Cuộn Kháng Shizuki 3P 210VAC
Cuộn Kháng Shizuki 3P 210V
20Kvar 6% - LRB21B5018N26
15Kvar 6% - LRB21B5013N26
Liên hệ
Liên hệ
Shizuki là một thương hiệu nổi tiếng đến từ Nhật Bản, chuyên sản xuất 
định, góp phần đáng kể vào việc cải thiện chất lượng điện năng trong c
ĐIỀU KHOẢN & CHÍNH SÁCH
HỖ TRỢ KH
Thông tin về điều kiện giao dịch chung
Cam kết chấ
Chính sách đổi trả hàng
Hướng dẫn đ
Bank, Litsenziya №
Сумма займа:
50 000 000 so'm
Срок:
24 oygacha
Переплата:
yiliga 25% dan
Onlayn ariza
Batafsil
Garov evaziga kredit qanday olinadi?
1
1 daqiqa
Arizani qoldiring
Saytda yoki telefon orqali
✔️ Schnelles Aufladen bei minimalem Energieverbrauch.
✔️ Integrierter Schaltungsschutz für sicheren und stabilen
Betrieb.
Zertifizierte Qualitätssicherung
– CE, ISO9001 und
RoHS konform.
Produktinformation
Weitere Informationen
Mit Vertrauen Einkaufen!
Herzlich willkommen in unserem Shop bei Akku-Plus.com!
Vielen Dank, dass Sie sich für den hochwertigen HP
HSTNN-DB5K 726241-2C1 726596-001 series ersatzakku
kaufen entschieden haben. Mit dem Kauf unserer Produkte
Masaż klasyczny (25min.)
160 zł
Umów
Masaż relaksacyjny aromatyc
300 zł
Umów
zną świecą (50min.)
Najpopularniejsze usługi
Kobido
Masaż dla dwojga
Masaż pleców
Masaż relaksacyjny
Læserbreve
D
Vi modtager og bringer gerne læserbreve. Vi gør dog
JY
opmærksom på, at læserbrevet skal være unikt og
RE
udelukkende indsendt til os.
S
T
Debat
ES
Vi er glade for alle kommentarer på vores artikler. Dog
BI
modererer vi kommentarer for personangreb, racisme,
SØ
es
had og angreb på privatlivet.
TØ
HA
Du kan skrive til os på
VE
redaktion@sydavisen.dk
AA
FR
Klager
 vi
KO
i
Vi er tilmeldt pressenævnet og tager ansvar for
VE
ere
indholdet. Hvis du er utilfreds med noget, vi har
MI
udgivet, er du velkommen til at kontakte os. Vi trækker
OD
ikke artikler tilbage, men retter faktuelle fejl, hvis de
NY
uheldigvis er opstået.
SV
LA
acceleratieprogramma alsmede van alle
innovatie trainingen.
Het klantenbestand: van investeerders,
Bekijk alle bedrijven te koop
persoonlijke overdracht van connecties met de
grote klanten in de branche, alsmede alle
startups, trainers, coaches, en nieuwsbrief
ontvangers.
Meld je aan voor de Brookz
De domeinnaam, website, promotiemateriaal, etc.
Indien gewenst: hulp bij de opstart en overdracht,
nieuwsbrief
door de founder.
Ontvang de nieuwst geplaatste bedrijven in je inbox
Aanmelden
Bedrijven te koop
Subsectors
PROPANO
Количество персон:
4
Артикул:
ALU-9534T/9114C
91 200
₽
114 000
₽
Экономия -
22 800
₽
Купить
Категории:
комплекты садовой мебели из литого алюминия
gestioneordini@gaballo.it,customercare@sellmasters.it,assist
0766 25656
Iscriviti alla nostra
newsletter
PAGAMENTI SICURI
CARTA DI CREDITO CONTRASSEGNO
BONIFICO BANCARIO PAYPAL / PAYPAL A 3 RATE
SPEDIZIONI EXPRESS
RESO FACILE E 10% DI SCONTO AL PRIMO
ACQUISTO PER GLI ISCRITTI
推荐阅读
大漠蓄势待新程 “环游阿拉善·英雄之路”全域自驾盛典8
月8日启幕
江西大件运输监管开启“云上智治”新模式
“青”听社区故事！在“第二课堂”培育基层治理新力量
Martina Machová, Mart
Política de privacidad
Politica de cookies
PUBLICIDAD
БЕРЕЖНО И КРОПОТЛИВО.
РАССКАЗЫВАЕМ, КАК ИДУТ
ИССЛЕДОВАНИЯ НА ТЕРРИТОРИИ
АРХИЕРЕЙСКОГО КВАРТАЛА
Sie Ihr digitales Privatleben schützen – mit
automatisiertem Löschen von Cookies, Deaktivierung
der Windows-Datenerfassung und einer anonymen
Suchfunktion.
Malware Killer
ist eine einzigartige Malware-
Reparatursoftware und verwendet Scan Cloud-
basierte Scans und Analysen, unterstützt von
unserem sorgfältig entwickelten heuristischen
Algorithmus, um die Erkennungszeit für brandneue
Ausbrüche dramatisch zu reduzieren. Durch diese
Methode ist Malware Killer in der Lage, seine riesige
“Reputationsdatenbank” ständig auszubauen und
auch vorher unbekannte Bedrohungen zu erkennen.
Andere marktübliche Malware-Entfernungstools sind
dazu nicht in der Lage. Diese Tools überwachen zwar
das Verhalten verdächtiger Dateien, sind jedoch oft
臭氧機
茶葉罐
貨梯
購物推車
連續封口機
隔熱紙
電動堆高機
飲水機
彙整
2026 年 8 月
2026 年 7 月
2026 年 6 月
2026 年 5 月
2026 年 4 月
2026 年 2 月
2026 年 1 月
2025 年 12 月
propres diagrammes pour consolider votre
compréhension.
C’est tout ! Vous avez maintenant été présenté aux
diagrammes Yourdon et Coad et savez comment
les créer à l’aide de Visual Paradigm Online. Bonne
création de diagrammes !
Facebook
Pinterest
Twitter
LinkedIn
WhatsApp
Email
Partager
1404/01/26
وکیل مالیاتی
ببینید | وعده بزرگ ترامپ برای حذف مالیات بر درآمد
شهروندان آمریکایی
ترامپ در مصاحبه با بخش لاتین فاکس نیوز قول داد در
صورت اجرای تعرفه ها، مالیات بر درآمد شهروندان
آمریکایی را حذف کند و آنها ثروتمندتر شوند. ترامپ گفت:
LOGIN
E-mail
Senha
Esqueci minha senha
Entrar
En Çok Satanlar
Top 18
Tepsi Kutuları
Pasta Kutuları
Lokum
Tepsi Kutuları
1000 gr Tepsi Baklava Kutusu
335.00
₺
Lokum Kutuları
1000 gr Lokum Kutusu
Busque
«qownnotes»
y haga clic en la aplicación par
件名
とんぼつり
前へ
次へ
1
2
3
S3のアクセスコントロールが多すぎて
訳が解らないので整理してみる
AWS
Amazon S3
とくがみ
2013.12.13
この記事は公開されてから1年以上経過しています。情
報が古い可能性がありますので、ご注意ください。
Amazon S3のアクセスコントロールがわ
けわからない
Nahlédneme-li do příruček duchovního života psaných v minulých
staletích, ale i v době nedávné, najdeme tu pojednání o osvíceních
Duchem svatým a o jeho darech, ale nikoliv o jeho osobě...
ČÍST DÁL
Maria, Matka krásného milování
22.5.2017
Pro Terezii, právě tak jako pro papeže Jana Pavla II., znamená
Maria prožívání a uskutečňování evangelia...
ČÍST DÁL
◆ ◆ ◆ ◆ ◆ ◆ ◆
*Instructions for the task*
What this exercise asks for is an exact copy of all the records.

*Written solution*
Cuộn Kháng Shizuki 3P 210VAC
Cuộn Kháng Shizuki 3P 210V
20Kvar 6% - LRB21B5018N26
15Kvar 6% - LRB21B5013N26
Liên hệ
Liên hệ
Shizuki là một thương hiệu nổi tiếng đến từ Nhật Bản, chuyên sản xuất 
định, góp phần đáng kể vào việc cải thiện chất lượng điện năng trong c
ĐIỀU KHOẢN & CHÍNH SÁCH
HỖ TRỢ KH
Thông tin về điều kiện giao dịch chung
Cam kết chấ
Chính sách đổi trả hàng
Hướng dẫn đ
Bank, Litsenziya №
Сумма займа:
50 000 000 so'm
Срок:
24 oygacha
Переплата:
yiliga 25% dan
Onlayn ariza
Batafsil
Garov evaziga kredit qanday olinadi?
1
1 daqiqa
Arizani qoldiring
Saytda yoki telefon orqali
✔️ Schnelles Aufladen bei minimalem Energieverbrauch.
✔️ Integrierter Schaltungsschutz für sicheren und stabilen
Betrieb.
Zertifizierte Qualitätssicherung
– CE, ISO9001 und
RoHS konform.
Produktinformation
Weitere Informationen
Mit Vertrauen Einkaufen!
Herzlich willkommen in unserem Shop bei Akku-Plus.com!
Vielen Dank, dass Sie sich für den hochwertigen HP
HSTNN-DB5K 726241-2C1 726596-001 series ersatzakku
kaufen entschieden haben. Mit dem Kauf unserer Produkte
Masaż klasyczny (25min.)
160 zł
Umów
Masaż relaksacyjny aromatyc
300 zł
Umów
zną świecą (50min.)
Najpopularniejsze usługi
Kobido
Masaż dla dwojga
Masaż pleców
Masaż relaksacyjny
Læserbreve
D
Vi modtager og bringer gerne læserbreve. Vi gør dog
JY
opmærksom på, at læserbrevet skal være unikt og
RE
udelukkende indsendt til os.
S
T
Debat
ES
Vi er glade for alle kommentarer på vores artikler. Dog
BI
modererer vi kommentarer for personangreb, racisme,
SØ
es
had og angreb på privatlivet.
TØ
HA
Du kan skrive til os på
VE
redaktion@sydavisen.dk
AA
FR
Klager
 vi
KO
i
Vi er tilmeldt pressenævnet og tager ansvar for
VE
ere
indholdet. Hvis du er utilfreds med noget, vi har
MI
udgivet, er du velkommen til at kontakte os. Vi trækker
OD
ikke artikler tilbage, men retter faktuelle fejl, hvis de
NY
uheldigvis er opstået.
SV
LA
acceleratieprogramma alsmede van alle
innovatie trainingen.
Het klantenbestand: van investeerders,
Bekijk alle bedrijven te koop
persoonlijke overdracht van connecties met de
grote klanten in de branche, alsmede alle
startups, trainers, coaches, en nieuwsbrief
ontvangers.
Meld je aan voor de Brookz
De domeinnaam, website, promotiemateriaal, etc.
Indien gewenst: hulp bij de opstart en overdracht,
nieuwsbrief
door de founder.
Ontvang de nieuwst geplaatste bedrijven in je inbox
Aanmelden
Bedrijven te koop
Subsectors
PROPANO
Количество персон:
4
Артикул:
ALU-9534T/9114C
91 200
₽
114 000
₽
Экономия -
22 800
₽
Купить
Категории:
комплекты садовой мебели из литого алюминия
gestioneordini@gaballo.it,customercare@sellmasters.it,assist
0766 25656
Iscriviti alla nostra
newsletter
PAGAMENTI SICURI
CARTA DI CREDITO CONTRASSEGNO
BONIFICO BANCARIO PAYPAL / PAYPAL A 3 RATE
SPEDIZIONI EXPRESS
RESO FACILE E 10% DI SCONTO AL PRIMO
ACQUISTO PER GLI ISCRITTI
推荐阅读
大漠蓄势待新程 “环游阿拉善·英雄之路”全域自驾盛典8
月8日启幕
江西大件运输监管开启“云上智治”新模式
“青”听社区故事！在“第二课堂”培育基层治理新力量
Martina Machová, Mart
Política de privacidad
Politica de cookies
PUBLICIDAD
БЕРЕЖНО И КРОПОТЛИВО.
РАССКАЗЫВАЕМ, КАК ИДУТ
ИССЛЕДОВАНИЯ НА ТЕРРИТОРИИ
АРХИЕРЕЙСКОГО КВАРТАЛА
Sie Ihr digitales Privatleben schützen – mit
automatisiertem Löschen von Cookies, Deaktivierung
der Windows-Datenerfassung und einer anonymen
Suchfunktion.
Malware Killer
ist eine einzigartige Malware-
Reparatursoftware und verwendet Scan Cloud-
basierte Scans und Analysen, unterstützt von
unserem sorgfältig entwickelten heuristischen
Algorithmus, um die Erkennungszeit für brandneue
Ausbrüche dramatisch zu reduzieren. Durch diese
Methode ist Malware Killer in der Lage, seine riesige
“Reputationsdatenbank” ständig auszubauen und
auch vorher unbekannte Bedrohungen zu erkennen.
Andere marktübliche Malware-Entfernungstools sind
dazu nicht in der Lage. Diese Tools überwachen zwar
das Verhalten verdächtiger Dateien, sind jedoch oft
臭氧機
茶葉罐
貨梯
購物推車
連續封口機
隔熱紙
電動堆高機
飲水機
彙整
2026 年 8 月
2026 年 7 月
2026 年 6 月
2026 年 5 月
2026 年 4 月
2026 年 2 月
2026 年 1 月
2025 年 12 月
propres diagrammes pour consolider votre
compréhension.
C’est tout ! Vous avez maintenant été présenté aux
diagrammes Yourdon et Coad et savez comment
les créer à l’aide de Visual Paradigm Online. Bonne
création de diagrammes !
Facebook
Pinterest
Twitter
LinkedIn
WhatsApp
Email
Partager
1404/01/26
وکیل مالیاتی
ببینید | وعده بزرگ ترامپ برای حذف مالیات بر درآمد
شهروندان آمریکایی
ترامپ در مصاحبه با بخش لاتین فاکس نیوز قول داد در
صورت اجرای تعرفه ها، مالیات بر درآمد شهروندان
آمریکایی را حذف کند و آنها ثروتمندتر شوند. ترامپ گفت:
LOGIN
E-mail
Senha
Esqueci minha senha
Entrar
En Çok Satanlar
Top 18
Tepsi Kutuları
Pasta Kutuları
Lokum
Tepsi Kutuları
1000 gr Tepsi Baklava Kutusu
335.00
₺
Lokum Kutuları
1000 gr Lokum Kutusu
Busque
«qownnotes»
y haga clic en la aplicación par
件名
とんぼつり
前へ
次へ
1
2
3
S3のアクセスコントロールが多すぎて
訳が解らないので整理してみる
AWS
Amazon S3
とくがみ
2013.12.13
この記事は公開されてから1年以上経過しています。情
報が古い可能性がありますので、ご注意ください。
Amazon S3のアクセスコントロールがわ
けわからない
Nahlédneme-li do příruček duchovního života psaných v minulých
staletích, ale i v době nedávné, najdeme tu pojednání o osvíceních
Duchem svatým a o jeho darech, ale nikoliv o jeho osobě...
ČÍST DÁL
Maria, Matka krásného milování
22.5.2017
Pro Terezii, právě tak jako pro papeže Jana Pavla II., znamená
Maria prožívání a uskutečňování evangelia...
ČÍST DÁL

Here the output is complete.